Things may have been easing up by then where you were, but here in California the ball was just getting rolling. Ah, the joys of living on the Golden State’s cutting edge! Half your income goes for bandages and blood transfusions. (I’ll spare you the story of my fourth-grade year in an “open,” chart-your-own-course California classroom, where I didn’t learn any math but did listen to a lot of Cheech and Chong records.)
Rough as COVID was, though, we got through it, one way or another. Never were our books, our music, our television shows and movies more important to us. They became more than mere diversions; often they were literally lifelines anchoring us to a sanity that we felt we were floating farther away from each day. (Sometimes I was amazed that the whole social and economic life of the United States was put on hold just so I could get caught up on The Mandalorian.)

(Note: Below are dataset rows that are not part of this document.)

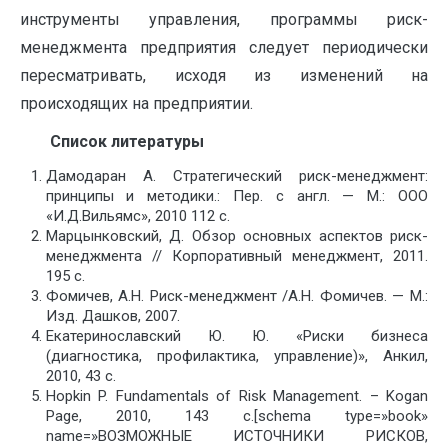
инструменты управления, программы риск-
менеджмента предприятия следует периодически
пересматривать, исходя из изменений на
происходящих на предприятии.
Список литературы
Дамодаран А. Стратегический риск-менеджмент:
принципы и методики.: Пер. с англ. — М.: ООО
«И.Д.Вильямс», 2010 112 с.
Марцынковский, Д. Обзор основных аспектов риск-
менеджмента // Корпоративный менеджмент, 2011.
195 с.
Фомичев, А.Н. Риск-менеджмент /А.Н. Фомичев. — М.:
Изд. Дашков, 2007.
Екатеринославский Ю. Ю. «Риски бизнеса
(диагностика, профилактика, управление)», Анкил,
2010, 43 с.
Hopkin P. Fundamentals of Risk Management. – Kogan
Page, 2010, 143 с.[schema type=»book»
name=»ВОЗМОЖНЫЕ ИСТОЧНИКИ РИСКОВ,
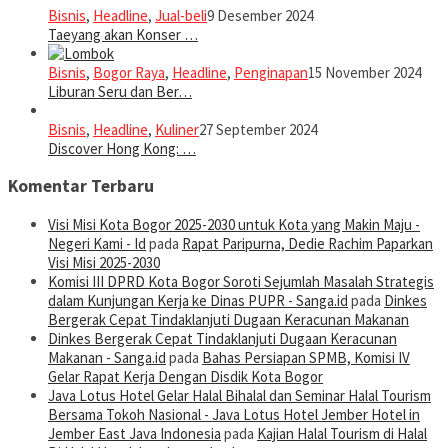
Bisnis
,
Headline
,
Jual-beli
9 Desember 2024
Taeyang akan Konser …
Bisnis
,
Bogor Raya
,
Headline
,
Penginapan
15 November 2024
Liburan Seru dan Ber…
Bisnis
,
Headline
,
Kuliner
27 September 2024
Discover Hong Kong: …
Komentar Terbaru
Visi Misi Kota Bogor 2025-2030 untuk Kota yang Makin Maju -
Negeri Kami - Id
pada
Rapat Paripurna, Dedie Rachim Paparkan
Visi Misi 2025-2030
Komisi III DPRD Kota Bogor Soroti Sejumlah Masalah Strategis
dalam Kunjungan Kerja ke Dinas PUPR - Sanga.id
pada
Dinkes
Bergerak Cepat Tindaklanjuti Dugaan Keracunan Makanan
Dinkes Bergerak Cepat Tindaklanjuti Dugaan Keracunan
Makanan - Sanga.id
pada
Bahas Persiapan SPMB, Komisi IV
Gelar Rapat Kerja Dengan Disdik Kota Bogor
Java Lotus Hotel Gelar Halal Bihalal dan Seminar Halal Tourism
Bersama Tokoh Nasional - Java Lotus Hotel Jember Hotel in
Jember East Java Indonesia
pada
Kajian Halal Tourism di Halal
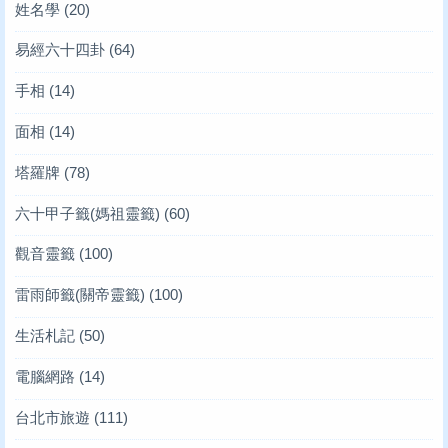
姓名學
(20)
易經六十四卦
(64)
手相
(14)
面相
(14)
塔羅牌
(78)
六十甲子籤(媽祖靈籤)
(60)
觀音靈籤
(100)
雷雨師籤(關帝靈籤)
(100)
生活札記
(50)
電腦網路
(14)
台北市旅遊
(111)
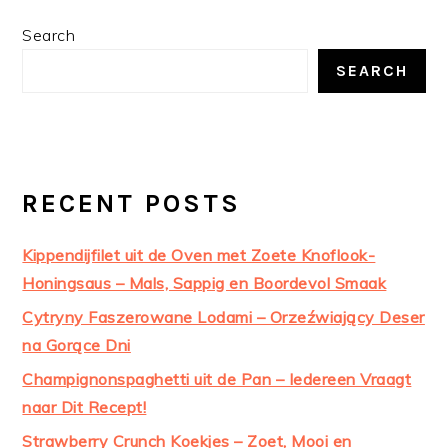
PRIMARY
Search
SIDEBAR
SEARCH
RECENT POSTS
Kippendijfilet uit de Oven met Zoete Knoflook-
Honingsaus – Mals, Sappig en Boordevol Smaak
Cytryny Faszerowane Lodami – Orzeźwiający Deser
na Gorące Dni
Champignonspaghetti uit de Pan – Iedereen Vraagt
naar Dit Recept!
Strawberry Crunch Koekjes – Zoet, Mooi en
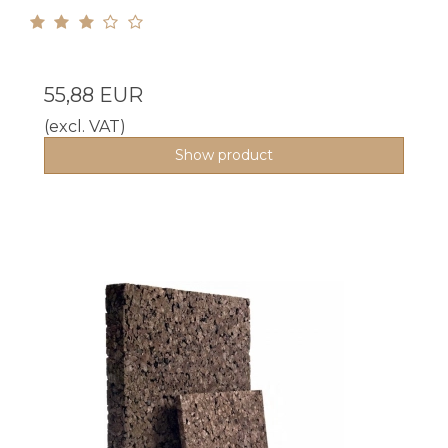
55,88 EUR
(excl. VAT)
Show product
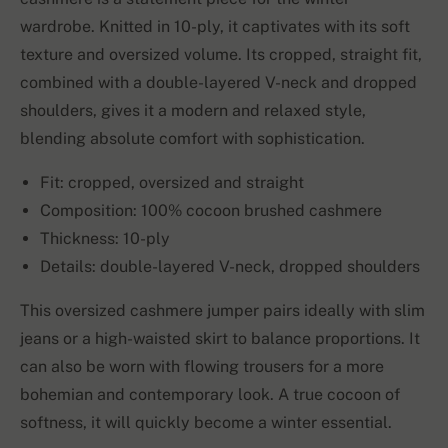
wardrobe. Knitted in 10-ply, it captivates with its soft
texture and oversized volume. Its cropped, straight fit,
combined with a double-layered V-neck and dropped
shoulders, gives it a modern and relaxed style,
blending absolute comfort with sophistication.
Fit: cropped, oversized and straight
Composition: 100% cocoon brushed cashmere
Thickness: 10-ply
Details: double-layered V-neck, dropped shoulders
This oversized cashmere jumper pairs ideally with slim
jeans or a high-waisted skirt to balance proportions. It
can also be worn with flowing trousers for a more
bohemian and contemporary look. A true cocoon of
softness, it will quickly become a winter essential.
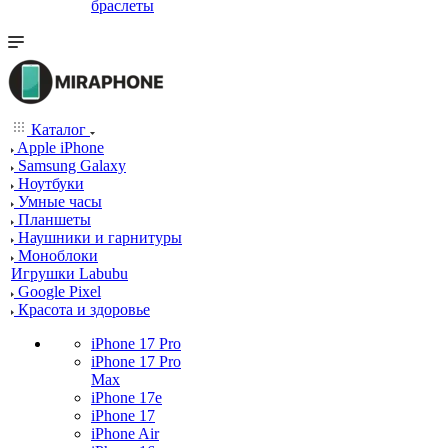
браслеты
Каталог
Apple iPhone
Samsung Galaxy
Ноутбуки
Умные часы
Планшеты
Наушники и гарнитуры
Моноблоки
Игрушки Labubu
Google Pixel
Красота и здоровье
iPhone 17 Pro
iPhone 17 Pro
Max
iPhone 17e
iPhone 17
iPhone Air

All of this came back to me just last week, when I got the email that I wait for every June or July, the one announcing the annual Criterion 50 percent off sale at Barnes and Noble. Criterion, as I’m sure you know and if you don’t, you should, is “dedicated to gathering the greatest films from around the world and publishing them in editions of the highest technical quality, with supplemental features that enhance the appreciation of the art of film.” For movies, Criterions are the gold standard of physical media.